Des hélicoptères, volant en rase-mottes (pour échapper aux tirs de missiles portables), ramènent vers l’arrière les corps des soldats qui sont morts en chantant. Les officiers ordonnent l’exécution immédiate des blessés qui ont reçu

- Des lâches, des fuyards !

une balle dans le gras des fesses.



Un Niacirema


Des paysans mal armés (et des enfants jetant des pierres avec leurs frondes, lançant des bâtons taillés en pointe, brandissant des manches de pioche et des tournevis) réussissent enfin à abattre l’hélicoptère qui, tous les jours, depuis près d’une semaine, à la tombée de la nuit, avant de rentrer à sa base, survole le village en rase-mottes et nargue ses habitants et s’amuse à tirer quelques rafales d’armes automatiques sur le minaret de la mosquée et sur la place du marché.

Pour s'amuser et pour humilier et pour terroriser.

Le pilote

- Un Niacirema !

parvient, avec peine, à s’extraire de la carcasse de l’engin ravagé par les flammes.
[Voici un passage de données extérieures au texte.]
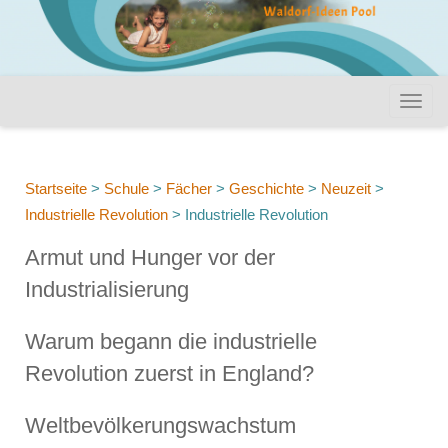
Startseite
>
Schule
>
Fächer
>
Geschichte
>
Neuzeit
>
Industrielle Revolution
>
Industrielle Revolution
Armut und Hunger vor der
Industrialisierung
Warum begann die industrielle
Revolution zuerst in England?
Weltbevölkerungswachstum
Les jeunes gens hurlent de joie, dansent, applaudissent, lèvent les bras en l’air, se saisissent de la crapule (le pantalon déchiré, la veste en feu, le visage ensanglanté), insultent et giflent le pervers, crachent à la gueule et mordent les couilles de l’ignoble, boxent et rouent de coups le salopard, empoignent et exhibent le lisier de porc (en le traînant par les pieds), comme un trophée, dans les rues du village.

Puis des vieux s’interposent, interviennent, délibèrent

- Faut-il livrer le malfaisant aux « autorités » ou vaut-il mieux abattre le scélérat sur place ?

votent et prennent la décision

- Un bon Niacirema est un Niacirema mort !

d’exécuter le vipérin

- Deux balles dans la tête, tirées à bout portant, par un fusil à pompe !

sans attendre

devant toute la population rassemblée sur la place du marché

juste en face des bâtiments en ruines de la mosquée.